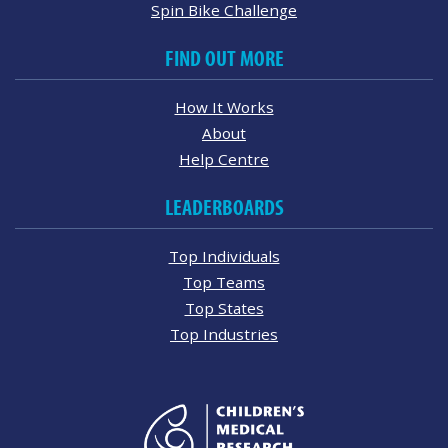
Spin Bike Challenge
FIND OUT MORE
How It Works
About
Help Centre
LEADERBOARDS
Top Individuals
Top Teams
Top States
Top Industries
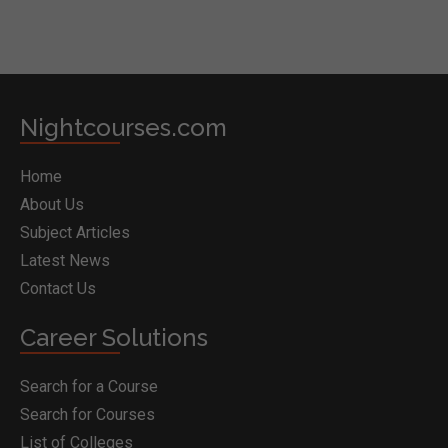
Nightcourses.com
Home
About Us
Subject Articles
Latest News
Contact Us
Career Solutions
Search for a Course
Search for Courses
List of Colleges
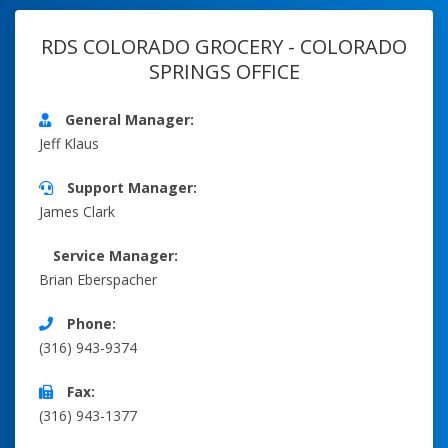
RDS COLORADO GROCERY - COLORADO
SPRINGS OFFICE
General Manager:
Jeff Klaus
Support Manager:
James Clark
Service Manager:
Brian Eberspacher
Phone:
(316) 943-9374
Fax:
(316) 943-1377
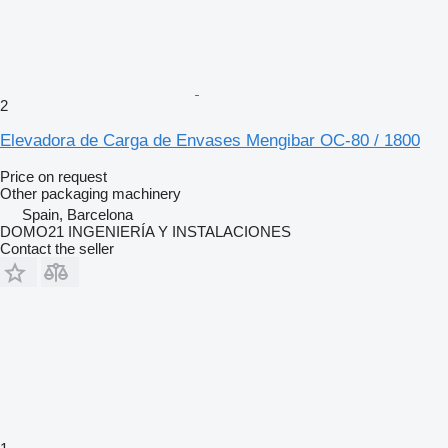
2
Elevadora de Carga de Envases Mengibar OC-80 / 1800
Price on request
Other packaging machinery
Spain, Barcelona
DOMO21 INGENIERÍA Y INSTALACIONES
Contact the seller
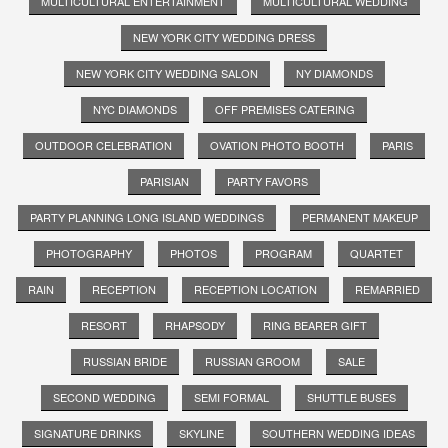
MULTICULTURAL ENTERTAINMENT
MULTICULTURAL WEDDING
NEW YORK CITY WEDDING DRESS
NEW YORK CITY WEDDING SALON
NY DIAMONDS
NYC DIAMONDS
OFF PREMISES CATERING
OUTDOOR CELEBRATION
OVATION PHOTO BOOTH
PARIS
PARISIAN
PARTY FAVORS
PARTY PLANNING LONG ISLAND WEDDINGS
PERMANENT MAKEUP
PHOTOGRAPHY
PHOTOS
PROGRAM
QUARTET
RAIN
RECEPTION
RECEPTION LOCATION
REMARRIED
RESORT
RHAPSODY
RING BEARER GIFT
RUSSIAN BRIDE
RUSSIAN GROOM
SALE
SECOND WEDDING
SEMI FORMAL
SHUTTLE BUSES
SIGNATURE DRINKS
SKYLINE
SOUTHERN WEDDING IDEAS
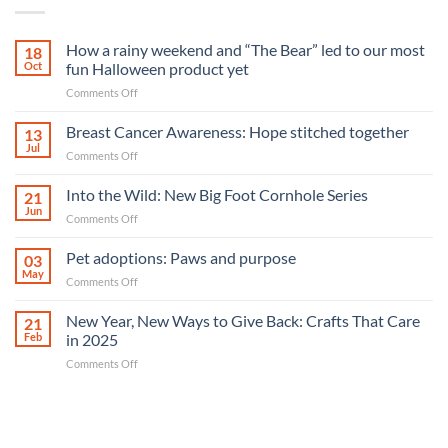
How a rainy weekend and “The Bear” led to our most
18
Oct
fun Halloween product yet
on
Comments Off
How
a
Breast Cancer Awareness: Hope stitched together
13
rainy
Jul
on
Comments Off
weekend
Breast
and
Cancer
Into the Wild: New Big Foot Cornhole Series
“The
21
Awareness:
Jun
Bear”
on
Comments Off
Hope
led
Into
stitched
to
the
Pet adoptions: Paws and purpose
together
03
our
Wild:
May
most
on
Comments Off
New
fun
Pet
Big
Halloween
adoptions:
New Year, New Ways to Give Back: Crafts That Care
Foot
21
product
Paws
Feb
in 2025
Cornhole
yet
and
Series
on
Comments Off
purpose
New
Year,
New
Ways
to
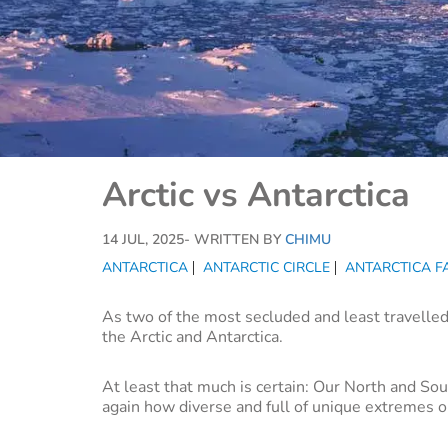
Arctic vs Antarctica
14 JUL, 2025
- WRITTEN BY
CHIMU
ANTARCTICA
ANTARCTIC CIRCLE
ANTARCTICA F
As two of the most secluded and least travelled
the Arctic and Antarctica.
At least that much is certain: Our North and So
again how diverse and full of unique extremes ou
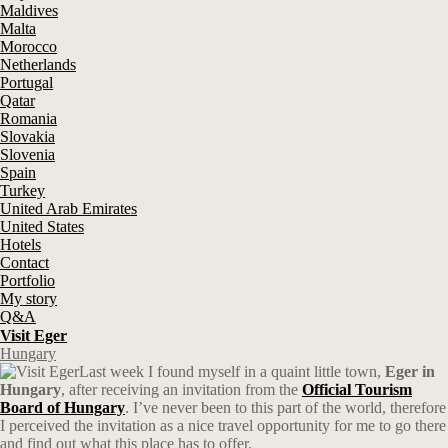
Maldives
Malta
Morocco
Netherlands
Portugal
Qatar
Romania
Slovakia
Slovenia
Spain
Turkey
United Arab Emirates
United States
Hotels
Contact
Portfolio
My story
Q&A
Visit Eger
Hungary
Last week I found myself in a quaint little town,
Eger in
Hungary
, after receiving an invitation from the
Official Tourism
Board of Hungary
. I’ve never been to this part of the world, therefore
I perceived the invitation as a nice travel opportunity for me to go there
and find out what this place has to offer.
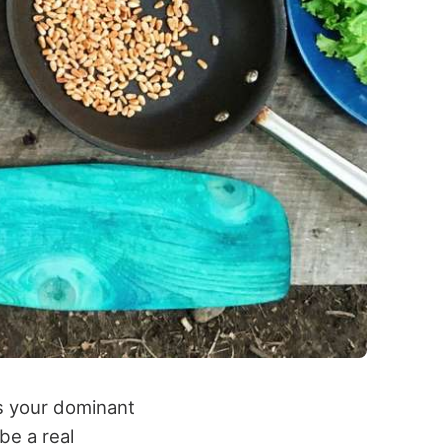
as your dominant
be a real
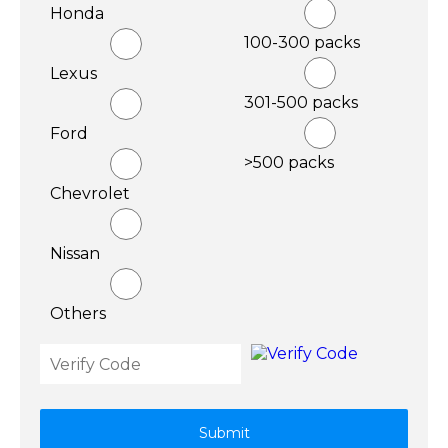
Honda
100-300 packs
Lexus
301-500 packs
Ford
>500 packs
Chevrolet
Nissan
Others
Submit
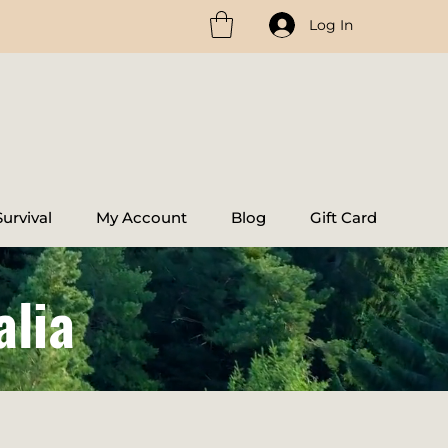
Log In
urvival
My Account
Blog
Gift Card
alia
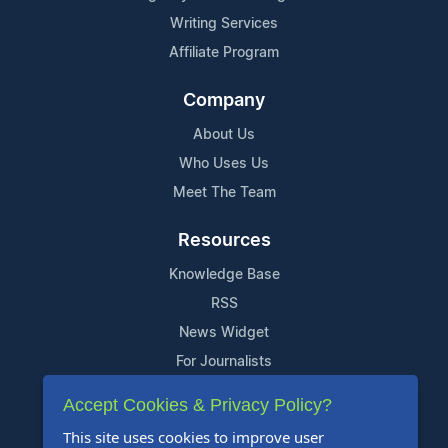
Writing Services
Affiliate Program
Company
About Us
Who Uses Us
Meet The Team
Resources
Knowledge Base
RSS
News Widget
For Journalists
Accept Cookies & Privacy Policy?
Support
This site uses cookies to improve user
Contact Us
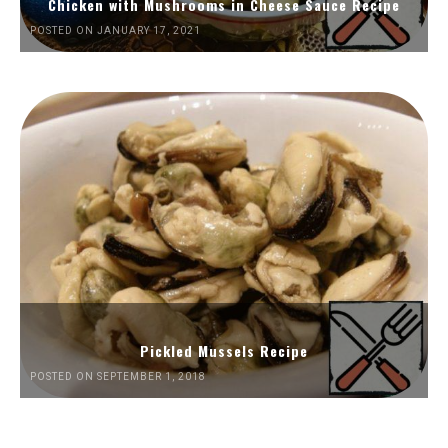
Chicken with Mushrooms in Cheese Sauce Recipe
POSTED ON JANUARY 17, 2021
Pickled Mussels Recipe
POSTED ON SEPTEMBER 1, 2018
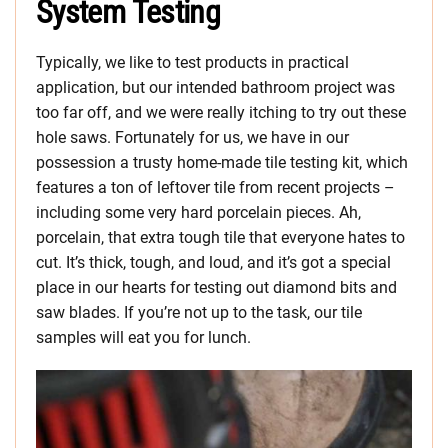
System Testing
Typically, we like to test products in practical
application, but our intended bathroom project was
too far off, and we were really itching to try out these
hole saws. Fortunately for us, we have in our
possession a trusty home-made tile testing kit, which
features a ton of leftover tile from recent projects –
including some very hard porcelain pieces. Ah,
porcelain, that extra tough tile that everyone hates to
cut. It’s thick, tough, and loud, and it’s got a special
place in our hearts for testing out diamond bits and
saw blades. If you’re not up to the task, our tile
samples will eat you for lunch.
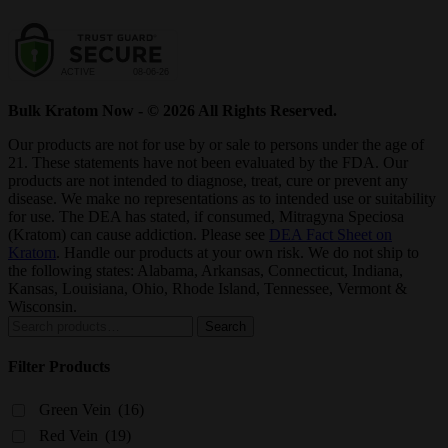
Bulk Kratom Now - © 2026 All Rights Reserved.
Our products are not for use by or sale to persons under the age of
21. These statements have not been evaluated by the FDA. Our
products are not intended to diagnose, treat, cure or prevent any
disease. We make no representations as to intended use or suitability
for use. The DEA has stated, if consumed, Mitragyna Speciosa
(Kratom) can cause addiction. Please see
DEA Fact Sheet on
Kratom
. Handle our products at your own risk. We do not ship to
the following states: Alabama, Arkansas, Connecticut, Indiana,
Kansas, Louisiana, Ohio, Rhode Island, Tennessee, Vermont &
Wisconsin.
Search
Search
for:
Filter Products
Green Vein
(16)
Red Vein
(19)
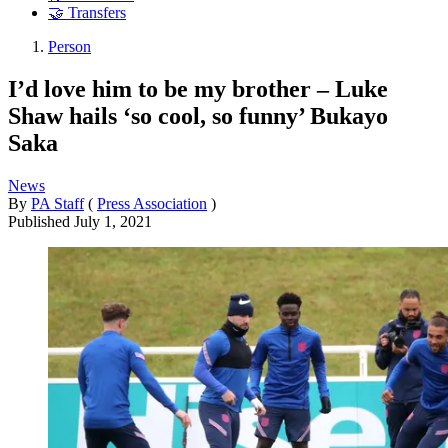
🤝 Transfers
Person
I’d love him to be my brother – Luke
Shaw hails ‘so cool, so funny’ Bukayo
Saka
News
By
PA Staff
(
Press Association
)
Published
July 1, 2021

____

[Description of the task]: In the records above, locate every line with the string "Ways" and copy it.

[Answer section]:
New Year, New Ways to Give Back: Crafts That Care
Ways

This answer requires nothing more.